Bu yazının konusunu ise daha çok, NATO içerisindeki güvenlik alanındaki dayanışmanın boyutları üzerine yürütülen tartışma oluşturmaktadır. Bu çerçevede, NATO’nun sadece dışarıdan gelen saldırılara karşı üye devletlerin topraklarını korumakla mı görevli olacağı yoksa örneğin terörle mücadele konusunda da üye devletlere birtakım yükümlülükler getirmesinin gerekli olup olmadığı tartışma konusudur. NATO’nun klasik savunma yükümlülüğü sınırlarında kalmasını savunanlar örgütün kurucu anlaşmasına atıf yaparken, Soğuk Savaş sonrasında dünyanın başta terörizm olmak üzere yeni tehditlerle karşı karşıya kaldığını ve NATO’nun bu tehditlere karşı ortak hareket etmesi gerektiğini savunanlar ise savunma yükümlülüğünün sınırlarının geniş anlaşılması gerektiğini ifade etmişlerdir.

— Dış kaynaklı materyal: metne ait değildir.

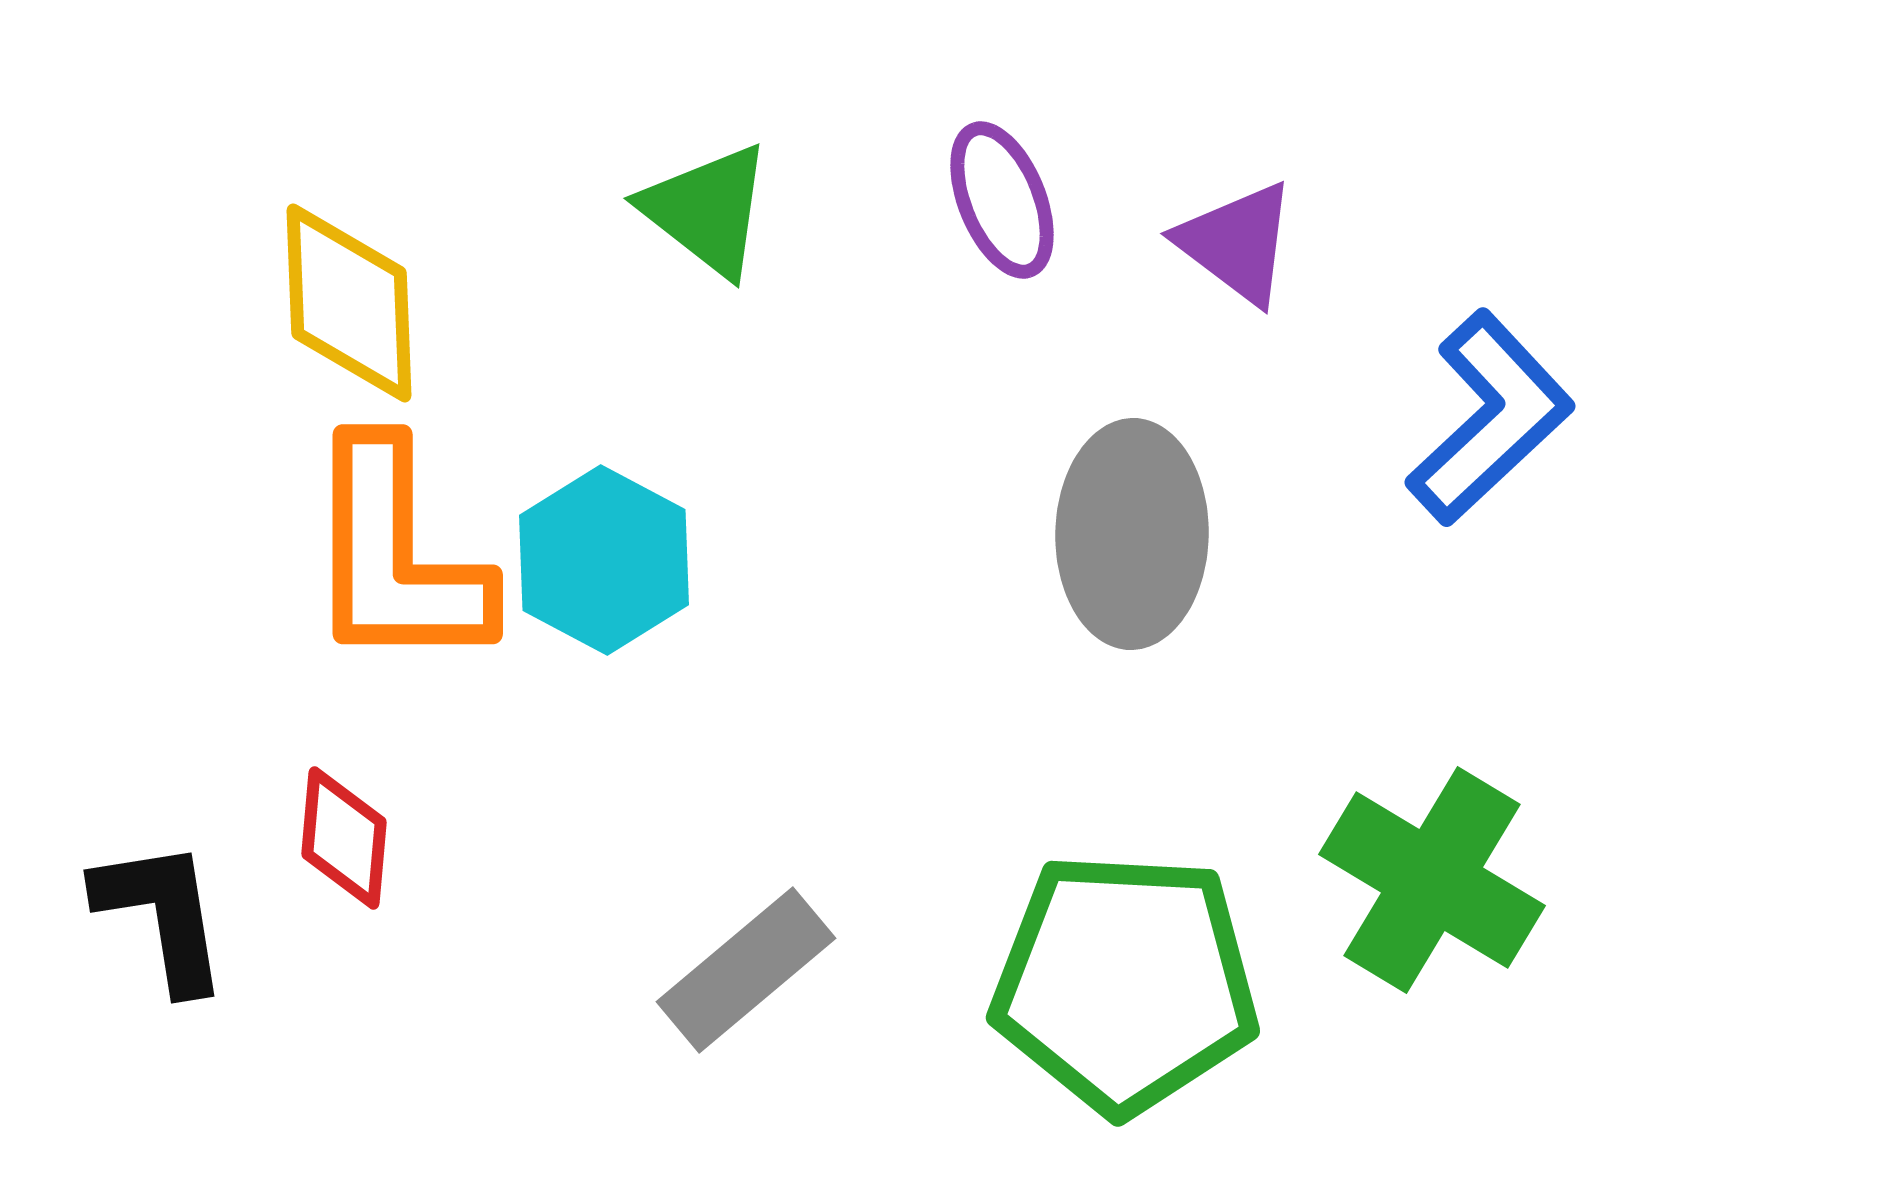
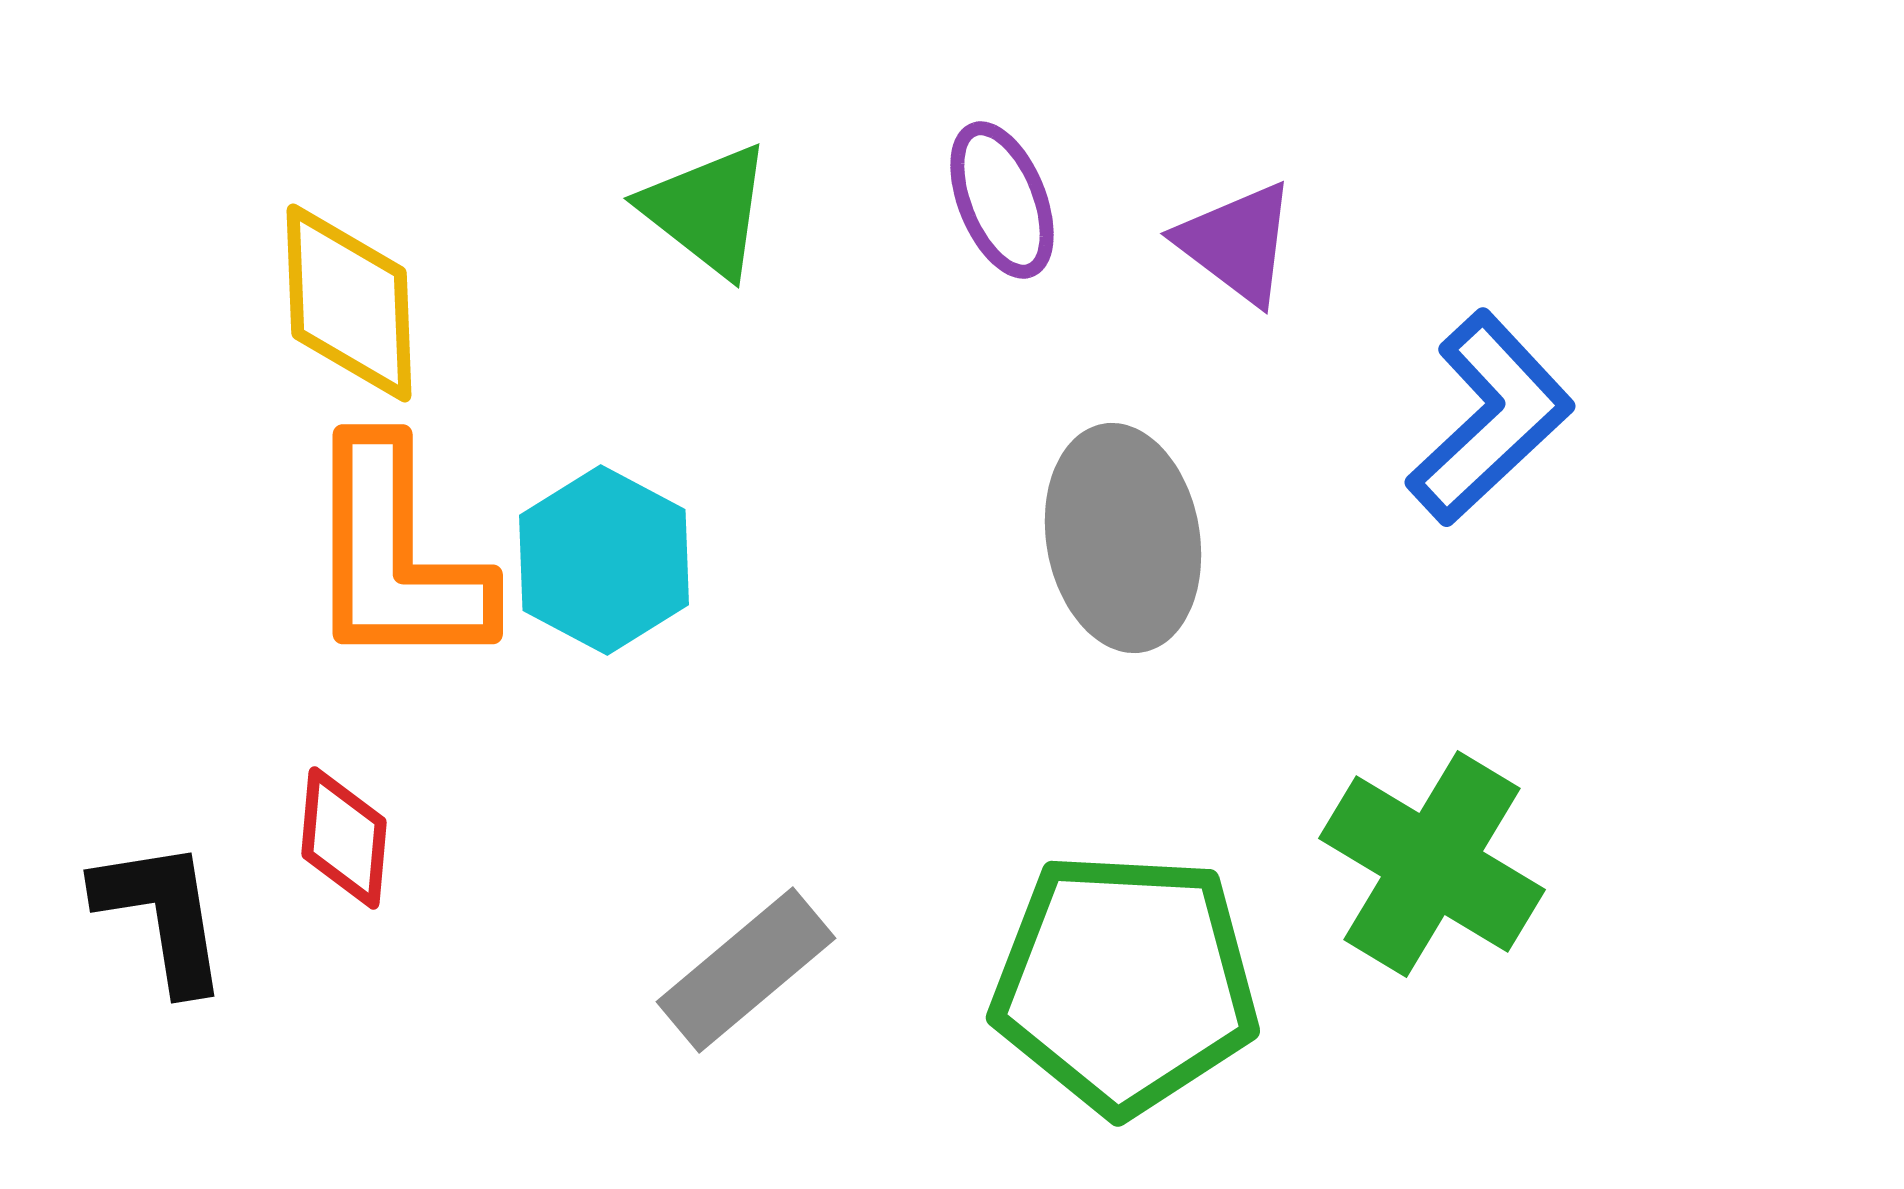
gray ellipse: moved 9 px left, 4 px down; rotated 11 degrees counterclockwise
green cross: moved 16 px up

NATO’nun Görev Boyutu Tartışması
İkinci Dünya Savaşı sonrası ortamda Soğuk Savaş şekillenirken kurulan NATO’nun uluslararası hukuk açısından meşruiyetini BM Anlaşması’nın 51. Maddesi oluşturmaktadır. BM Sistemi olarak da isimlendirilen savaş sonrası uluslararası siyasal sistemde kuvvet kullanmak genel olarak yasaklanırken meşru müdafaa bunun istisnası olarak kabul edilmişti. 51. Maddede bu meşru müdafaaya vurgu yapılmış ve saldırıya uğrayan BM üyesinin söz konusu müdafaayı bireysel ya da ortak yapabileceği ifade edilmiştir. NATO da burada ifade edilen “ortak” müdafaa için hazırlıklı olmak amacıyla Avrupa ve Amerika kıtasından bazı ülkelerin oluşturduğu bir örgüt olarak ortaya çıkmıştır. Soğuk Savaş boyunca “kitlesel misilleme” ve “esnek karşılık” gibi stratejilerle nükleer caydırıcılık üzerine bir güvenlik yaklaşımını öne çıkaran NATO, Soğuk Savaş’ın ardından Sovyetler Birliği’nin dağılmasıyla birlikte yeni tehditlere odaklanmıştır. Biraz da NATO’nun varlığının devam etmesinin meşruiyet kaynağı olarak sunulan bu tehditler arasında uluslararası terörizm de giderek artan bir şekilde örgütün gündemine gelmiştir. “Out of Area” misyonlarının yürütüldüğü 1990’larda NATO’nun klasik savunma konseptine sadık kalması ve sadece üyelerinin topraklarına bir saldırı olduğunda meşru müdafaa kapsamında harekete geçmesini savunanlarla, meşru müdafaa kapsamını genişletip yeni tehditler karşısında örgütün hazırlıklı olması için ön alıcı tedbirlere başvurması gerektiğini savunanlar arasında tartışma yoğunlaştı. Uluslararası hukukta kendisine giderek daha fazla alan bulmaya başlayan “insani müdahale” kavramı çerçevesinde de NATO’ya rol biçmeye çalışanlar oldu ki Eski Yugoslavya topraklarında 1995 ve 1999’da Sırbistan’a karşı gerçekleştirilen müdahaleler bu kapsamda yapıldı. Ancak her ne kadar uluslararası terörizm, NATO zirvelerinde Soğuk Savaş sonrasının yeni tehditlerinden biri olarak gündeme gelse de örgütün bu tehdit karşısında kolektif bir savunma anlayışı geliştirmesi konusunda 1990’larda kayda değer adım atılmadı.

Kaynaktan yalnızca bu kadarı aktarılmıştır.